Case study(1)- A doctor went to visit a patient in a nursing home. The director of the nursing home told him that a couple had recently come to visit their mother at the home, and told him that they wanted him to euthanize her. They frankly told him, "We just can't make it without grandma's inheritance", and they were getting impatient waiting for her to die on her own. The nursing home director threw them out. The next time my doctor friend visited, the director told him that the couple had transferred grandma to another nursing home. Two weeks later, she was dead.

Case study(2)- Related by a Dutch doctor: He diagnosed a woman with cancer. He checked her into the hospital on a Thursday and began treatment. The treatment was quite successful. By Saturday she was showing definite signs of improvement. On Sunday he was quite hopeful she would fully recover. On Monday he came to visit and there was a different patient in her bed. He asked the hospital staff where they had moved her. "Oh", a resident replied, "we needed the bed, so we gave her the injection last night". He meant a lethal injection, of course.

According to Rita Marker of the International Anti-Euthanasia Task Force, euthanasia now accounts for 15% of the deaths in the Netherlands. A few years ago Governor Richard Lamm of Colorado said that the "terminally ill elderly have a duty to die and get out of the way". ["Elderlys' Duty to Die", New York Times, 29 March 1984]

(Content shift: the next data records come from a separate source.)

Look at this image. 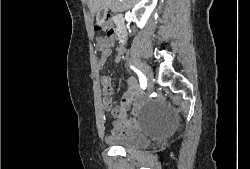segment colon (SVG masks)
<instances>
[{
    "label": "colon",
    "mask_w": 250,
    "mask_h": 169,
    "mask_svg": "<svg viewBox=\"0 0 250 169\" xmlns=\"http://www.w3.org/2000/svg\"><path fill=\"white\" fill-rule=\"evenodd\" d=\"M95 29L97 31L105 32L106 35L109 36V37L113 36L114 33H115V29L112 26L108 25V24L104 25V24L98 23V24H96Z\"/></svg>",
    "instance_id": "obj_1"
}]
</instances>
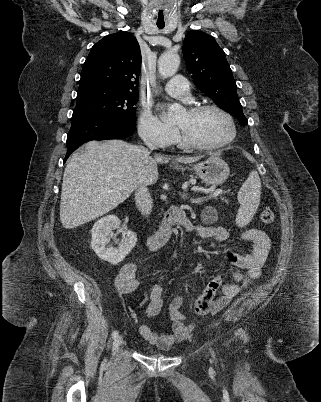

The alternative to legalized euthanasia is not extraordinary, futile treatment to hopelessly dying patients.The alternatives are appropriate medical care- Researcher"s have suggested various methods which can be applied in medical field to reduce pain.But foremost it has been suggested to deal such patients with compassion and care.For example if we take up the following conditions:

Those in uncontrollable pain

They are not getting adequate medical care and should be provided up-to-date means of pain control, not killed. Even Dr. Pieter Admiraal, a leader of the successful movement to legalize direct killing in the Netherlands, has publicly observed that pain is never an adequate justification for euthanasia in light of current medical techniques that can manage pain in virtually all circumstances.[ Why, then, are there so many personal stories of people in hospitals and nursing homes having to cope with unbearable pain? Tragically, pain control techniques that have been perfected at the frontiers of medicine have not become universally known at the clinical level. What we need is better training in those techniques for health care personnel -- not the legalization of physician-aided death.

Severe disabilities

What would it say about our attitude as a society where we to tell those who have neither terminal illness nor a disability, "You say you want to be killed, but what you really need is counseling and assistance," but, at the same time, we were to tell those with disabilities, "We understand why you want to be killed, and we'll let a doctor kill you"? It would certainly not mean that we were respecting the "choice" of the person with the disability. Instead, we would be discriminatory denying suicide counseling on the basis of disability. We'd be saying to the non disabled person, "We care too much about you to let you throw your life away," but to the person with the disability, "We agree that life with a disability is not worth living." Most people with disabilities will tell you that it is not so much their physical or mental impairment itself that makes their lives difficult as it is the conduct of the non disabled majority toward them. Denial of access, discrimination in employment, and an attitude of aversion or pity instead of respect are what make life intolerable.

This methods might look inadequate and hard when it comes to application but that doesnot gives us the reason to take away a life when we cannot return it back.

True respect for the rights of people with disabilities would dictate action to remove those obstacles -- not "help" in committing suicide.